(Transcribed page contents)
=== Begin Enclosure ===

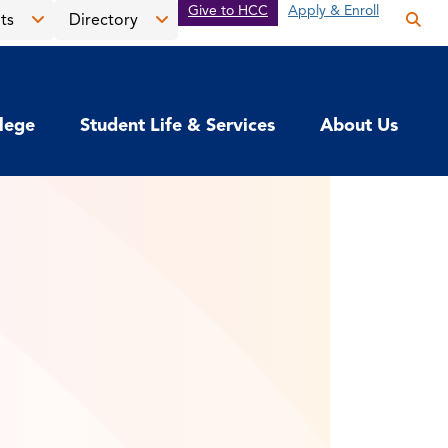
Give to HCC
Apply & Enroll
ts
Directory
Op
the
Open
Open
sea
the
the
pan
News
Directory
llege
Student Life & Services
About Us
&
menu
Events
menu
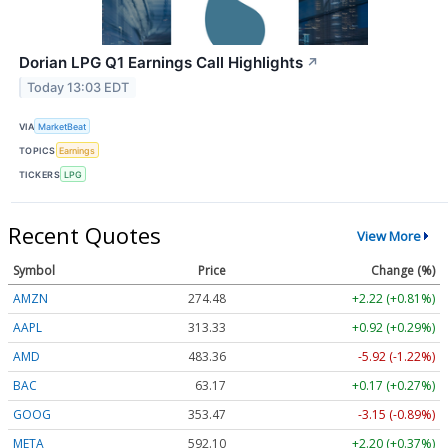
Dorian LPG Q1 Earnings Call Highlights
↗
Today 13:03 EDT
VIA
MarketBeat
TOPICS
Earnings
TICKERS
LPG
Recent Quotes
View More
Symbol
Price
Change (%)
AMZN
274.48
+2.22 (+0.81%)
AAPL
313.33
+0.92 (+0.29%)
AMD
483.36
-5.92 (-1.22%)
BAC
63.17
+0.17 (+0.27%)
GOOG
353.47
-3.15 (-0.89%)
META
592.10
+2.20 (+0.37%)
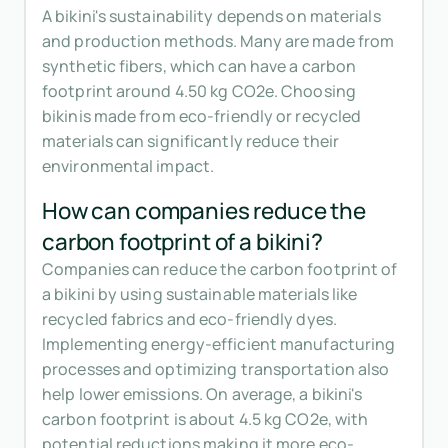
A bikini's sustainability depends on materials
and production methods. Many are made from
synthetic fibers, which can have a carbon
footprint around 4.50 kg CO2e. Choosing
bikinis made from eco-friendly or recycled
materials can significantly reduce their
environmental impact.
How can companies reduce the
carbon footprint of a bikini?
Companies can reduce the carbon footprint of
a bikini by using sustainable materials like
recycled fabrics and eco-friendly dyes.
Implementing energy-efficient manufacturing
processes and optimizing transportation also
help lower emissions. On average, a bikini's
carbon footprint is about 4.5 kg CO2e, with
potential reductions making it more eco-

=== End Enclosure ===
=== Begin Enclosure ===

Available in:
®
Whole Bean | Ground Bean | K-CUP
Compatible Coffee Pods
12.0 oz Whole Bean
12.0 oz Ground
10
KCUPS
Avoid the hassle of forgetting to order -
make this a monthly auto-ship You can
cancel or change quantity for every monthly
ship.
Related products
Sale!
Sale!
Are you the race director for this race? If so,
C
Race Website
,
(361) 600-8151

=== End Enclosure ===

» **What is being asked**
List every line from the entries above in which "recycled" appears.

» **Answer box**
bikinis made from eco-friendly or recycled
recycled fabrics and eco-friendly dyes.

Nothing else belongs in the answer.